Web Rove: Monsters and the Writers Who Love Them
by Chloe Clark
Lately I’ve been watching a lot of the show “Supernatural,” which hits on things that I can’t ever seem to get enough of. Exhibit A: well-conceived monsters. So I started thinking about monsters in stories and poems. How do writers create their monsters? Why do they use monsters in their stories? They can’t all be me and just think monsters are the greatest (maybe, they all do…), can they?
This pondering led me to start looking for poems and stories that feature literal monsters, none of them metaphorical vampires, and so this webrove is dedicated to the gleefully monstrous!
Secretario by Catherynne M. Valente (From Weird Tales)
This short story plays on the tropes of noir by bringing in not only devils and summoning spells, but its own take on where the monsters lurk…
Things that Float by Suzanne Samples (from Jersey Devil Press—a journal named after one of cryptozoology’s better known monsters).

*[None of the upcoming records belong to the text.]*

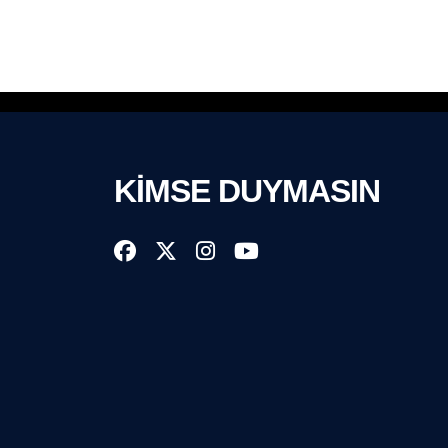
KİMSE DUYMASIN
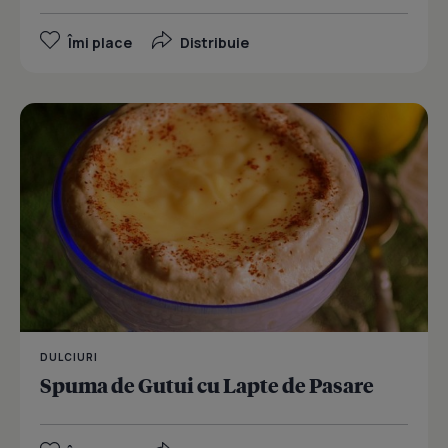
Îmi place
Distribuie
DULCIURI
Spuma de Gutui cu Lapte de Pasare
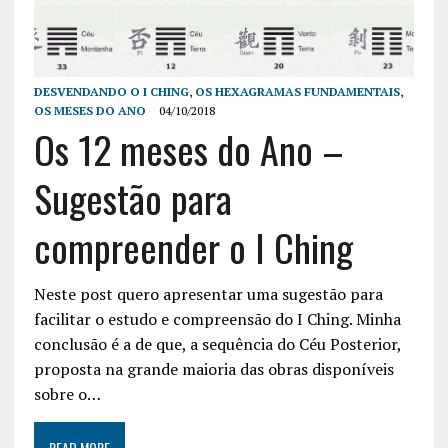
DESVENDANDO O I CHING
,
OS HEXAGRAMAS FUNDAMENTAIS
,
OS MESES DO ANO
04/10/2018
Os 12 meses do Ano –
Sugestão para
compreender o I Ching
Neste post quero apresentar uma sugestão para
facilitar o estudo e compreensão do I Ching. Minha
conclusão é a de que, a sequência do Céu Posterior,
proposta na grande maioria das obras disponíveis
sobre o…
READ MORE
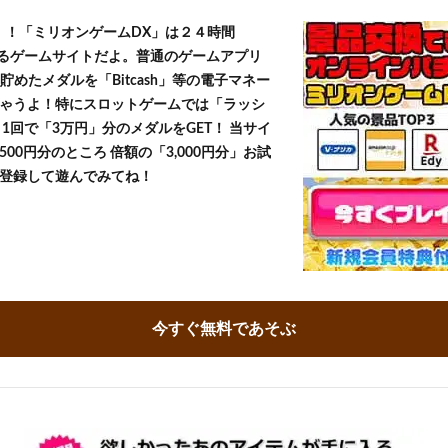
T！！「ミリオンゲームDX」は２４時間
きるゲームサイトだよ。普通のゲームアプリ
貯めたメダルを「Bitcash」等の電子マネー
ゃうよ！特にスロットゲームでは「ラッシ
1回で「3万円」分のメダルをGET！ 当サイ
500円分のところ 倍額の「3,000円分」お試
登録して遊んでみてね！
今すぐ無料であそぶ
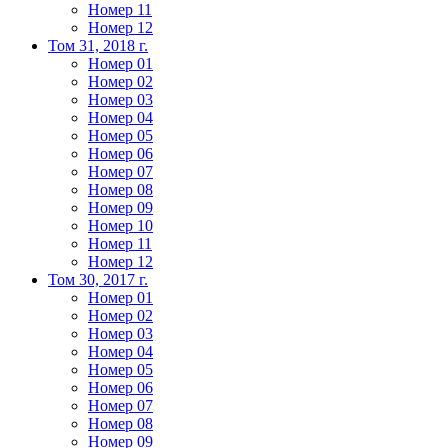
Номер 11
Номер 12
Том 31, 2018 г.
Номер 01
Номер 02
Номер 03
Номер 04
Номер 05
Номер 06
Номер 07
Номер 08
Номер 09
Номер 10
Номер 11
Номер 12
Том 30, 2017 г.
Номер 01
Номер 02
Номер 03
Номер 04
Номер 05
Номер 06
Номер 07
Номер 08
Номер 09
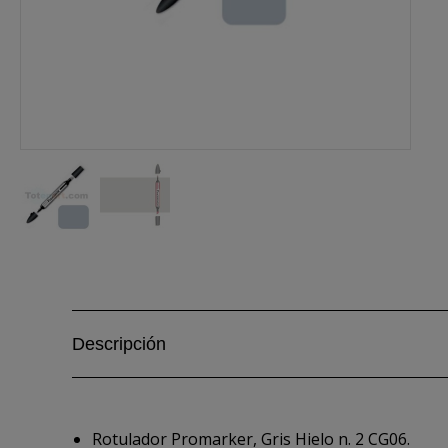
Descripción
Rotulador Promarker, Gris Hielo n. 2 CG06.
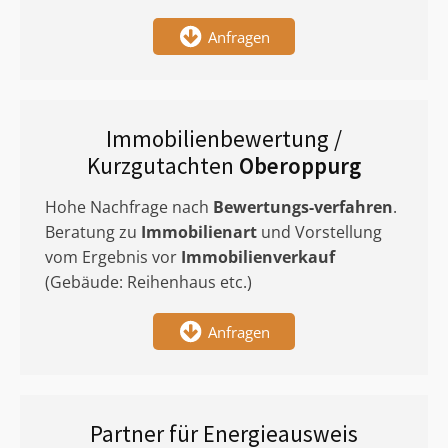
Anfragen
Immobilienbewertung /
Kurzgutachten
Oberoppurg
Hohe Nachfrage nach
Bewertungs-verfahren
.
Beratung zu
Immobilienart
und Vorstellung
vom Ergebnis vor
Immobilienverkauf
(Gebäude: Reihenhaus etc.)
Anfragen
Partner für Energieausweis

The presence of monsters in this piece is arguable. But it has a pleasantly creepy sadness to it.
Clockwork Chickens by Seanan McGuire (From Apex Magazine).
Any poem that pulls in necromancy, mechanical chickens, and the possibility of zombie hamsters has to be the best thing ever. That McGuire manages to make the poem have an undercurrent of lovely sweetness amongst the strangeness makes it even better.
China Mièville and Monsters by Jeff VanderMeer (from Weird Fiction Review)
One of my favorite authors of all time is the unique and wonderful China Mièville. He also is the creator of some truly perfect monsters in literature. And so, what would this webrove be without an interview with Mr. Mièville?